Auch sonst ist die Welt dieser jungen Frau im Zentrum dieses Films, die zunehmend zu einer Heldin wird, einer universalen Heldin des Überlebens, bevölkert mit Störenfrieden. Etwa wenn der Vermieter der illegalen Wohnung, in der die Frau wohnt, wieder die Miete kassiert, und kleine Extras in Form sexueller Dienstleistungen einfordert.
Marija ist eine junge Ukrainerin. Sie lebt in Dortmund, hat keine Amtspapiere, sucht und findet Arbeit unter dem Radar der Behörden, schlägt sich irgendwie durch. Nebenjobs. Aushilfsjobs. Illegale Jobs. Ausbeutung ist überall. Sie ist so, wie man Ausländer gern hat in Deutschland: fleißig, willig. Die Verhältnisse, die sind halt so. Zu den Verhältnissen gehört, dass Marija intelligent ist und gut aussieht – das eröffnet ihr Möglichkeiten, die nicht jede hat. So beginnt sie nach einigen Zwischenstationen als Escort-Girl zu arbeiten.

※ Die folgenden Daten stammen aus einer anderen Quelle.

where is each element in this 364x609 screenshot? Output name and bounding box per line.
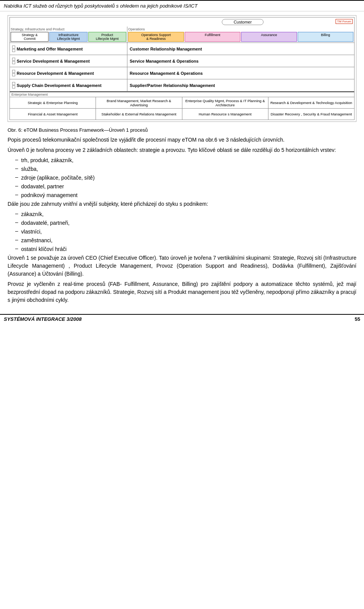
enterprise-label: Enterprise Management [10,92,354,97]
tmforum-logo: TM Forum [336,19,353,24]
marketing-cell: Marketing and Offer Management [10,43,127,55]
research-dev-cell: Research & Development & Technology Acqu… [268,97,354,108]
strategy-box-commit: Strategy &Commit [11,32,49,42]
human-resources-cell: Human Resource s Management [182,109,268,120]
stakeholder-cell: Stakeholder & External Relations Managem… [96,109,182,120]
para-1-text: Popis procesů telekomunikační společnost… [8,137,284,143]
paragraph-1: Popis procesů telekomunikační společnost… [8,136,356,144]
list-item-8: – vlastníci, [15,228,356,236]
customer-label: Customer [222,19,264,25]
ops-box-assurance: Assurance [241,32,297,42]
dash-7: – [15,219,18,225]
para-3-text: Úroveň 1 se považuje za úroveň CEO (Chie… [8,255,356,277]
list-item-6: – zákazník, [15,210,356,218]
list-text-8: vlastníci, [21,228,42,236]
supply-chain-label: Supply Chain Development & Management [17,83,102,88]
ops-label: Operations [128,27,353,31]
para-2-text: Úroveň 0 je tvořena procesy ve 2 základn… [8,147,336,153]
list-text-1: trh, produkt, zákazník, [21,156,74,164]
dash-10: – [15,245,18,251]
list-text-9: zaměstnanci, [21,237,52,245]
small-boxes-left-4 [12,82,15,89]
page-header: Nabídka ICT služeb od různých typů posky… [0,0,364,11]
list-item-5: – podnikový management [15,191,356,199]
crm-cell: Customer Relationship Management [127,43,354,55]
list-1: – trh, produkt, zákazník, – služba, – zd… [8,156,356,199]
list-text-10: ostatní klíčoví hráči [21,245,67,253]
small-box [12,70,15,73]
diagram-container: TM Forum Customer Strategy, Infrastructu… [8,15,356,122]
process-row-1: Marketing and Offer Management Customer … [10,43,354,55]
list-text-4: dodavatel, partner [21,183,64,191]
dash-8: – [15,228,18,234]
main-content: TM Forum Customer Strategy, Infrastructu… [0,11,364,310]
small-box [12,61,15,64]
small-boxes-left-3 [12,70,15,77]
process-row-3: Resource Development & Management Resour… [10,67,354,79]
resource-mgmt-cell: Resource Management & Operations [127,67,354,79]
small-box [12,73,15,76]
small-boxes-left-2 [12,58,15,65]
ops-box-fulfillment: Fulfillment [185,32,240,42]
marketing-label: Marketing and Offer Management [17,47,83,51]
ops-boxes: Operations Support& Readiness Fulfillmen… [128,32,353,42]
list-text-3: zdroje (aplikace, počítače, sítě) [21,174,95,182]
supplier-partner-label: Supplier/Partner Relationship Management [130,83,215,88]
list-item-1: – trh, produkt, zákazník, [15,156,356,164]
list-item-10: – ostatní klíčoví hráči [15,245,356,253]
dash-9: – [15,237,18,243]
caption-text: Obr. 6: eTOM Business Process Framework—… [8,127,148,133]
list-text-5: podnikový management [21,191,78,199]
ops-box-operations-support: Operations Support& Readiness [128,32,184,42]
small-box [12,82,15,85]
resource-dev-label: Resource Development & Management [17,71,94,76]
brand-management-cell: Brand Management, Market Research & Adve… [96,97,182,108]
top-sections: Strategy, Infrastructure and Product Str… [10,27,354,43]
small-boxes-left-1 [12,46,15,52]
list-item-2: – služba, [15,165,356,173]
footer-page-number: 55 [355,316,360,322]
footer-journal: SYSTÉMOVÁ INTEGRACE 3/2008 [4,316,82,322]
header-text: Nabídka ICT služeb od různých typů posky… [4,3,198,9]
strategy-boxes: Strategy &Commit InfrastructureLifecycle… [11,32,126,42]
dash-1: – [15,156,18,163]
small-box [12,85,15,88]
enterprise-row-1: Strategic & Enterprise Planning Brand Ma… [10,97,354,108]
page-footer: SYSTÉMOVÁ INTEGRACE 3/2008 55 [0,314,364,323]
paragraph-4: Provoz je vyčleněn z real-time procesů (… [8,280,356,304]
crm-label: Customer Relationship Management [130,47,202,51]
quality-mgmt-cell: Enterprise Quality Mgmt, Process & IT Pl… [182,97,268,108]
resource-mgmt-label: Resource Management & Operations [130,71,203,76]
diagram-inner: TM Forum Customer Strategy, Infrastructu… [9,17,355,120]
small-box [12,58,15,61]
resource-dev-cell: Resource Development & Management [10,67,127,79]
list-2: – zákazník, – dodavatelé, partneři, – vl… [8,210,356,253]
dash-3: – [15,174,18,180]
enterprise-section: Enterprise Management Strategic & Enterp… [10,92,354,120]
paragraph-connecting: Dále jsou zde zahrnuty vnitřní a vnější … [8,200,356,208]
supply-chain-cell: Supply Chain Development & Management [10,79,127,91]
ops-section: Operations Operations Support& Readiness… [127,27,354,43]
para-connecting-text: Dále jsou zde zahrnuty vnitřní a vnější … [8,201,208,207]
dash-6: – [15,210,18,216]
strategy-box-infrastructure: InfrastructureLifecycle Mgmt [49,32,87,42]
service-dev-label: Service Development & Management [17,59,90,63]
list-item-7: – dodavatelé, partneři, [15,219,356,227]
list-item-3: – zdroje (aplikace, počítače, sítě) [15,174,356,182]
financial-asset-cell: Financial & Asset Management [10,109,96,120]
small-box [12,46,15,49]
paragraph-2: Úroveň 0 je tvořena procesy ve 2 základn… [8,146,356,154]
strategic-planning-cell: Strategic & Enterprise Planning [10,97,96,108]
enterprise-rows: Strategic & Enterprise Planning Brand Ma… [10,97,354,120]
ops-box-billing: Billing [298,32,353,42]
strategy-box-product: ProductLifecycle Mgmt [88,32,126,42]
service-dev-cell: Service Development & Management [10,55,127,67]
dash-2: – [15,165,18,171]
list-text-7: dodavatelé, partneři, [21,219,70,227]
dash-5: – [15,191,18,197]
dash-4: – [15,183,18,189]
supplier-partner-cell: Supplier/Partner Relationship Management [127,79,354,91]
list-text-6: zákazník, [21,210,44,218]
list-text-2: služba, [21,165,38,173]
list-item-4: – dodavatel, partner [15,183,356,191]
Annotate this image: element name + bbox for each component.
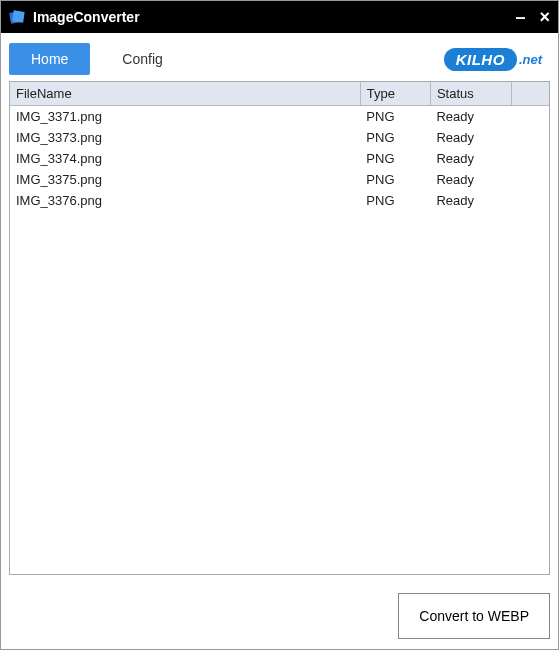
app-window: ImageConverter – × Home Config KILHO .ne… [0,0,559,650]
col-header-filename[interactable]: FileName [10,82,360,106]
cell-filename: IMG_3373.png [10,127,360,148]
close-button[interactable]: × [539,8,550,26]
cell-extra [511,169,549,190]
brand-logo: KILHO .net [444,46,542,72]
tabs: Home Config [9,43,185,75]
file-table-container: FileName Type Status IMG_3371.pngPNGRead… [9,81,550,575]
content-area: FileName Type Status IMG_3371.pngPNGRead… [1,81,558,583]
col-header-extra[interactable] [511,82,549,106]
cell-extra [511,127,549,148]
tab-home[interactable]: Home [9,43,90,75]
tab-config[interactable]: Config [100,43,184,75]
cell-status: Ready [430,127,511,148]
table-row[interactable]: IMG_3373.pngPNGReady [10,127,549,148]
cell-type: PNG [360,106,430,128]
titlebar: ImageConverter – × [1,1,558,33]
app-title: ImageConverter [33,9,515,25]
cell-type: PNG [360,148,430,169]
table-row[interactable]: IMG_3371.pngPNGReady [10,106,549,128]
cell-status: Ready [430,190,511,211]
col-header-status[interactable]: Status [430,82,511,106]
cell-status: Ready [430,169,511,190]
window-controls: – × [515,8,550,26]
cell-extra [511,148,549,169]
toolbar: Home Config KILHO .net [1,33,558,81]
cell-filename: IMG_3375.png [10,169,360,190]
cell-extra [511,190,549,211]
cell-filename: IMG_3374.png [10,148,360,169]
table-row[interactable]: IMG_3376.pngPNGReady [10,190,549,211]
cell-filename: IMG_3371.png [10,106,360,128]
cell-type: PNG [360,127,430,148]
cell-status: Ready [430,106,511,128]
cell-status: Ready [430,148,511,169]
file-table: FileName Type Status IMG_3371.pngPNGRead… [10,82,549,211]
col-header-type[interactable]: Type [360,82,430,106]
cell-extra [511,106,549,128]
table-row[interactable]: IMG_3374.pngPNGReady [10,148,549,169]
app-icon [9,9,25,25]
cell-type: PNG [360,190,430,211]
cell-filename: IMG_3376.png [10,190,360,211]
cell-type: PNG [360,169,430,190]
minimize-button[interactable]: – [515,8,525,26]
brand-logo-suffix: .net [511,52,542,67]
convert-button[interactable]: Convert to WEBP [398,593,550,639]
footer: Convert to WEBP [1,583,558,649]
svg-rect-1 [12,10,24,22]
brand-logo-text: KILHO [444,48,517,71]
table-row[interactable]: IMG_3375.pngPNGReady [10,169,549,190]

Sie will keine Geschenke. Auch diese Einsicht gehört zu dem Portrait einer selbständigen Frau, das allerdings gegen den Strich gebürstetet ist. Marija weiß von Anfang an, was sie will, aber sie weiß noch nicht, wie sie es erreicht. Sie emanzipiert sich zunehmend, jedoch in einer Welt, die das nicht will und nicht zulässt.
Zu Beginn des Films ist sie passiv, im Lauf der Handlung entwickelt sie sich zunehmend zu einem Menschen, der sein Leben selbst in die Hand nimmt, der andere ausbeutet, ausnutzt. Sie hat keine andere Chance. Der Kampf ums Geld – der prägt in einer neoliberalen Marktwirtschaft, in der keiner in der zweiten Reihe stehen möchte, jeder ständig darum kämpft, etwas mehr und in jedem Fall nicht weniger zu haben als die anderen.
Doch Marija, das Spielfildebüt des Schweizer Regisseurs Michael Koch, Absolvent der Kölner Kunsthochschule für Medien, ist auch das realistische Portrait eines Deutschlands, das sich unter dem Radar unseres Blickfelds befindet: des Lebens der Migranten.
Wir sehen, wie ein Mensch, weil er von den Verhältnissen zur Illegalität gezwungen wird, üppige Sozialabgaben bezahlt – aber nicht an den Staat, sondern an Schieber und alle Konzerne die von diesen Verhältnissen profitieren. Wir erfahren, wie man als jemand ohne offizielle Papiere Anträge für Kindergeld stellt und sich ohne Krankenversicherung vom Arzt behandeln lässt.
Wir sehen dann auch, wie Marija zu verstehen lernt, dass man in ihrer Welt nicht durch Anstand etwas werden kann, sondern nur durch Kriminalität. So lernt sie einen Kleingangster kennen, der auf dem Bau ihre Hilfe brauchen kann. Doch das illegale Geschäft fliegt auf – und wieder einmal muss Marija von vorn anfangen. Und sich zugleich fragen, ob sie sich nicht am besten allein durchsetzt, ohne Rücksicht auf andere.
So ist dieser Film auch das Portrait einer Welt, in der der Einzelne von den Verhältnissen abgerichtet wird, um zu funktionieren.
Einer Welt die aus Phasen der Ausbeutung besteht, und einer Frau, die sich nicht länger ausnutzen lassen will.
Marija wird getragen von der Hauptdarstellerin Margarita Breitkreiz, die man von der Bühne der Berliner Volksbühne kennt. Sie steht in der Tradition eines Kinos des sozialen Realismus – aber aufgeladen, und hierin viel mehr von den Dardenne-Brüdern inspiriert, als von Ken Loach.
Ein Frauenportrait, das an die großen Frauenportraits des Autorenfilms anknüpft und stellenweise die universale Kraft eines Films von John Cassavettes erreicht.